━━━ SOURCE DATA
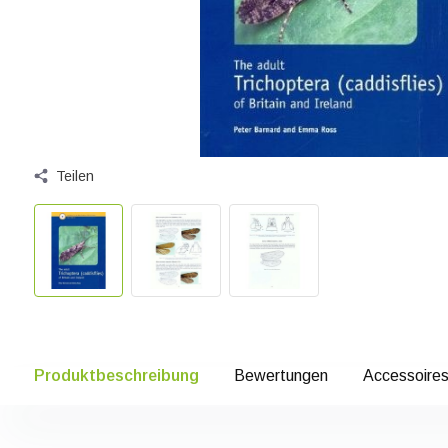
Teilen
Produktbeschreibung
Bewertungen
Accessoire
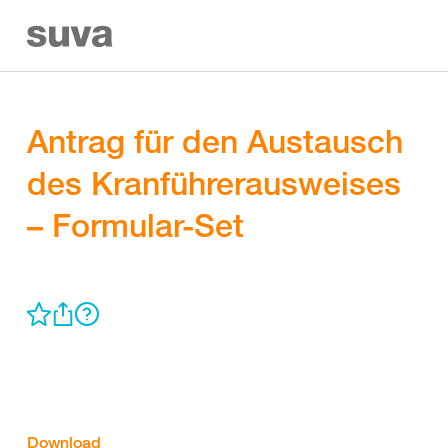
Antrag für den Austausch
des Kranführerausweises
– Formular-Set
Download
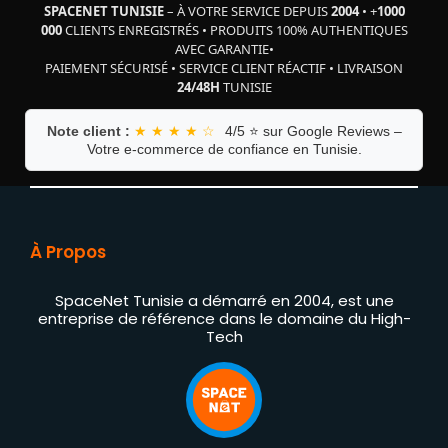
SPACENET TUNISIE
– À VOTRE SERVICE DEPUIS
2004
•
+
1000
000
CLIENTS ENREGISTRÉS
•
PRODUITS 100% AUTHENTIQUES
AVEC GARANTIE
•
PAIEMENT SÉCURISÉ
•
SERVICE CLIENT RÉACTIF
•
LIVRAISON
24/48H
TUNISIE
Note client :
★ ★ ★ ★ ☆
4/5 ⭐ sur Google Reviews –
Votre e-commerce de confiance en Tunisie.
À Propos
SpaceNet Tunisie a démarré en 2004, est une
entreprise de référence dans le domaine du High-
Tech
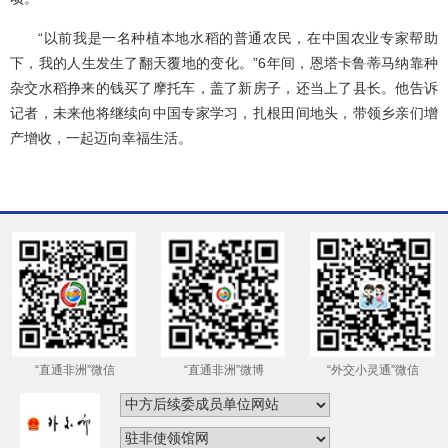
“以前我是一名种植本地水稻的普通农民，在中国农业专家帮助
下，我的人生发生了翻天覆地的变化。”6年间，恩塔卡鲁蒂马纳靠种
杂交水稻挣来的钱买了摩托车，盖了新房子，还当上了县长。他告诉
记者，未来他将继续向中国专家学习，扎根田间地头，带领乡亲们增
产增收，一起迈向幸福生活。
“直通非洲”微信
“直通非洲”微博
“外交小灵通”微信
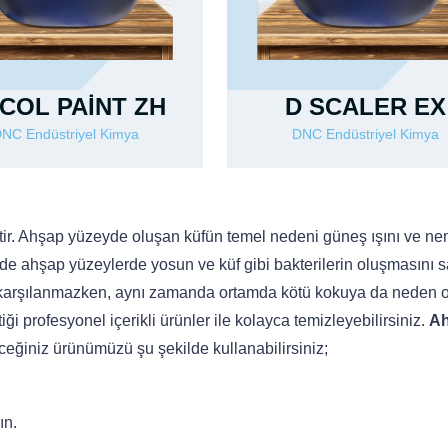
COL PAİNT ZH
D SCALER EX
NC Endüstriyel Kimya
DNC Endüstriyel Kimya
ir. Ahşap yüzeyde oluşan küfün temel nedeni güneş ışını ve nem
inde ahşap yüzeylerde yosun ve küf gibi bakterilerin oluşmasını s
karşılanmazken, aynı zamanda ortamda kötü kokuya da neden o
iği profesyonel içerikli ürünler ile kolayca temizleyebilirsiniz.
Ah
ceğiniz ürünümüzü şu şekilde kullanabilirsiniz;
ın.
━━━━━━
━━━ SOURCE DATA
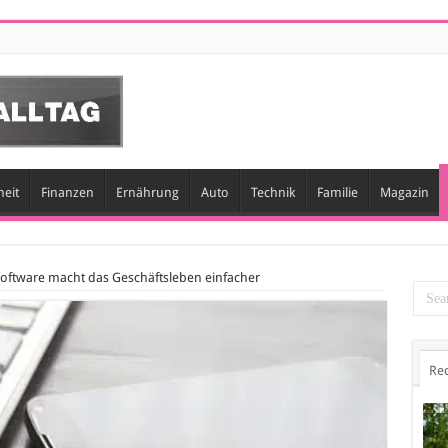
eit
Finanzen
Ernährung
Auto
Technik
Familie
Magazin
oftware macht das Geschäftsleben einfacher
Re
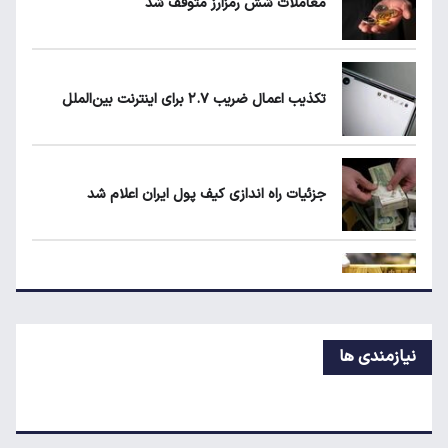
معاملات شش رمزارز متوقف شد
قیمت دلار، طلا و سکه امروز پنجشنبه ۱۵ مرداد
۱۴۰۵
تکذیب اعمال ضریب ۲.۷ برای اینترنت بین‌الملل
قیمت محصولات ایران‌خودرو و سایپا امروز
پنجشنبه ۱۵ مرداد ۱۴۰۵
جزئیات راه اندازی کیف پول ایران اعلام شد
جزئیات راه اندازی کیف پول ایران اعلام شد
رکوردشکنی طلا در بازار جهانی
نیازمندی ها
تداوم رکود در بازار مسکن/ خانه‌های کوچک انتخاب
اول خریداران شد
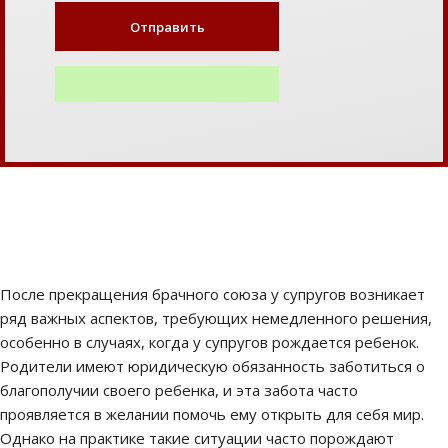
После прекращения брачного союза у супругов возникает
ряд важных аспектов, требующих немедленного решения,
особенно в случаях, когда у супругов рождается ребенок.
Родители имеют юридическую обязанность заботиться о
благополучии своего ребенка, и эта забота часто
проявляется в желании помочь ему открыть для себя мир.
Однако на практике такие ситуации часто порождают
━━━━━━
━━━ SOURCE DATA
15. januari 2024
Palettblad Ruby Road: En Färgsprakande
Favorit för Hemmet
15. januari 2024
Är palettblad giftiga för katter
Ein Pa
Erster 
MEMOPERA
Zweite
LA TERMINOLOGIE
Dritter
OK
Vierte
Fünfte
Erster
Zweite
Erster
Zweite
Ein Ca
━━━━━━
Within the entries, find all lines holding "SERVICE" and copy each one.

– À VOTRE SERVICE DEPUIS
SERVICE CLIENT RÉACTIF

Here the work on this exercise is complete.